Business Groups Criticize White House's New Pay Gap Rules

Businesses are bracing for a new rule backed by the White House that would force them to report to the federal government their worker pay broken down by gender and race in order to close pay gaps in the workplace.

The new rule would force companies that employ 100 workers or more to note salaries paid broken down by sex and race on pay disclosures they already give to the Equal Employment Opportunity Commission (EEOC). The pay data could mean more discrimination lawsuits filed by the EEOC, which could mean large monetary fines. The new rule, expected to take effect in September of 2016, would cover an estimated 63 million workers.

Already, the EEOC has sued restaurants and hotels more than any other business in 2015, according to a new study by the employment law firm Seyfarth Shaw. Health care and business service industries ranked second and third. The EEOC filed 143 lawsuits in 2015, versus 167 lawsuits in 2014 and 148 in 2013.

Nearly nine out of ten of the 143 lawsuits the EEOC filed last year involved claims of discrimination based on race, sex, national origin, religion and disabilities, a similar proportion to previous years, the law firm's study says. The five states that saw the most number of EEOC discrimination cases were, in rank order, Texas, Florida, California, Georgia, and Illinois, the study says.

EEOC Chairwoman Jenny Yang has said information the government gets from the new rule on company pay practices could lead to further investigation, though government officials would not publicly name employers. However, if discrimination lawsuits are filed, the companies’ names would be disclosed in trial records made public.

The White House says: “Since the creation of the Equal Pay Task Force in 2010, the EEOC has received tens of thousands of charges of pay discrimination, and through enforcement efforts, the EEOC has obtained over $85 million in monetary relief for victims of sex-based wage discrimination.”

However, the U.S. Chamber of Commerce and the Retail Industry Leaders Association (RILA) have blasted this new rule as federal government overreach. Randy Johnson, senior vice president of Labor, Immigration, and Employee Benefits for the U.S. Chamber of Commerce, said that the new rule "would place unnecessary and onerous burdens on employers while providing no meaningful insight.” The Chamber has supported equal pay for equal work.

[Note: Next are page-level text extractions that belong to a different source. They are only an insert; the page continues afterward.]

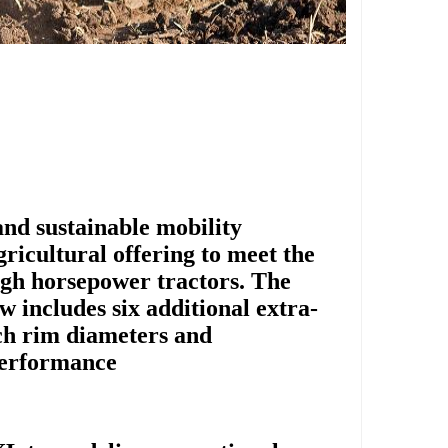
and sustainable mobility
gricultural offering to meet the
high horsepower tractors. The
ncludes six additional extra-
ch rim diameters and
erformance.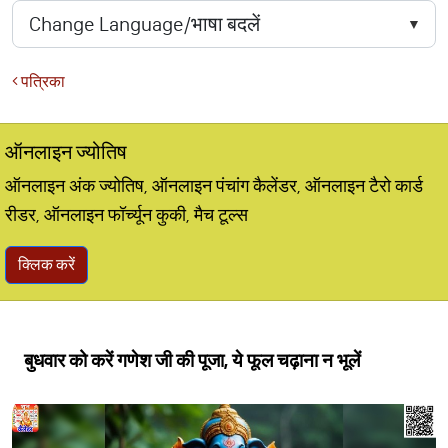
पत्रिका
ऑनलाइन ज्योतिष
ऑनलाइन अंक ज्योतिष, ऑनलाइन पंचांग कैलेंडर, ऑनलाइन टैरो कार्ड
रीडर, ऑनलाइन फॉर्च्यून कुकी, मैच टूल्स
क्लिक करें
बुधवार को करें गणेश जी की पूजा, ये फूल चढ़ाना न भूलें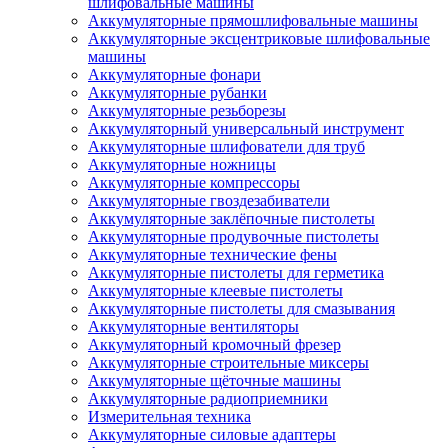
шлифовальные машины
Аккумуляторные прямошлифовальные машины
Аккумуляторные эксцентриковые шлифовальные
машины
Аккумуляторные фонари
Аккумуляторные рубанки
Аккумуляторные резьборезы
Аккумуляторный универсальный инструмент
Аккумуляторные шлифователи для труб
Аккумуляторные ножницы
Аккумуляторные компрессоры
Аккумуляторные гвоздезабиватели
Аккумуляторные заклёпочные пистолеты
Аккумуляторные продувочные пистолеты
Аккумуляторные технические фены
Аккумуляторные пистолеты для герметика
Аккумуляторные клеевые пистолеты
Аккумуляторные пистолеты для смазывания
Аккумуляторные вентиляторы
Аккумуляторный кромочный фрезер
Аккумуляторные строительные миксеры
Аккумуляторные щёточные машины
Аккумуляторные радиоприемники
Измерительная техника
Аккумуляторные силовые адаптеры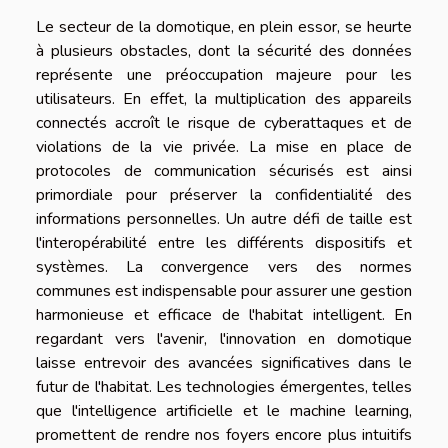
Le secteur de la domotique, en plein essor, se heurte
à plusieurs obstacles, dont la sécurité des données
représente une préoccupation majeure pour les
utilisateurs. En effet, la multiplication des appareils
connectés accroît le risque de cyberattaques et de
violations de la vie privée. La mise en place de
protocoles de communication sécurisés est ainsi
primordiale pour préserver la confidentialité des
informations personnelles. Un autre défi de taille est
l'interopérabilité entre les différents dispositifs et
systèmes. La convergence vers des normes
communes est indispensable pour assurer une gestion
harmonieuse et efficace de l'habitat intelligent. En
regardant vers l'avenir, l'innovation en domotique
laisse entrevoir des avancées significatives dans le
futur de l'habitat. Les technologies émergentes, telles
que l'intelligence artificielle et le machine learning,
promettent de rendre nos foyers encore plus intuitifs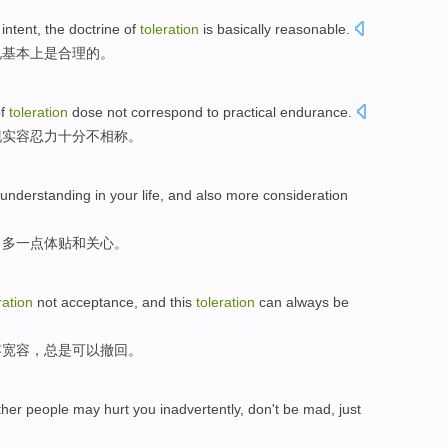
intent
,
the
doctrine
of
toleration
is
basically
reasonable
.
说
基本上
是
合理
的
。
f
toleration
dose not
correspond
to
practical
endurance.
现实
容忍力十分
不
相称
。
understanding
in
your
life
, and also more
consideration
，多一点
体贴
和
关心
。
ration
not
acceptance
, and this
toleration
can
always
be
容宽容
，
总是
可以
撤回。
ther people
may
hurt
you
inadvertently
,
don't
be mad
,
just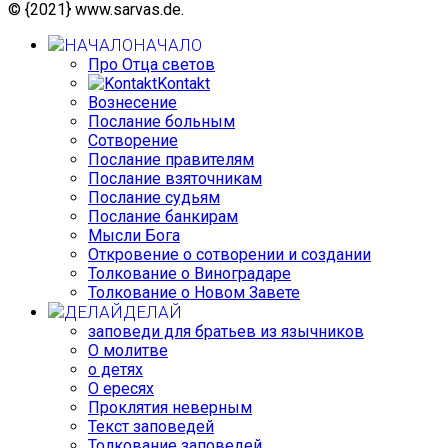
© {2021} www.sarvas.de.
НАЧАЛО
Про Отца светов
Kontakt
Вознесение
Послание больным
Сотворение
Послание правителям
Послание взяточникам
Послание судьям
Послание банкирам
Мысли Бога
Откровение о сотворении и создании
Толкование о Виноградаре
Толкование о Новом Завете
ДЕЛАЙ
заповеди для братьев из язычников
О молитве
о детях
О ересях
Проклятия неверным
Текст заповедей
Толкование заповедей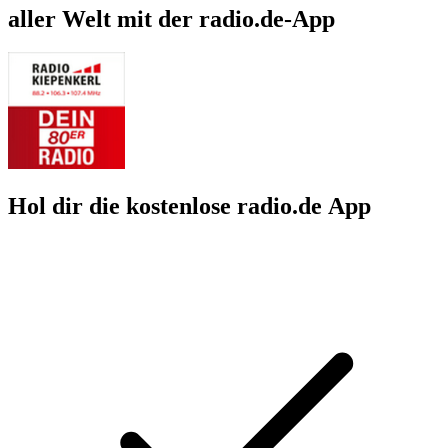
aller Welt mit der radio.de-App
Hol dir die kostenlose radio.de App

The retail association noted the EEOC may overlook discrepancies in the pay data, given that, for example, companies make subjective calls to pay workers differently based on their skills. “The EEOC’s proposal fails to recognize the substantial shortcomings of the resulting data,” said Kelly Kolb, RILA’s vice president of government affairs, in a statement. “Requiring businesses to provide potentially thousands of data points for each location would obscure, not illuminate, relevant information.”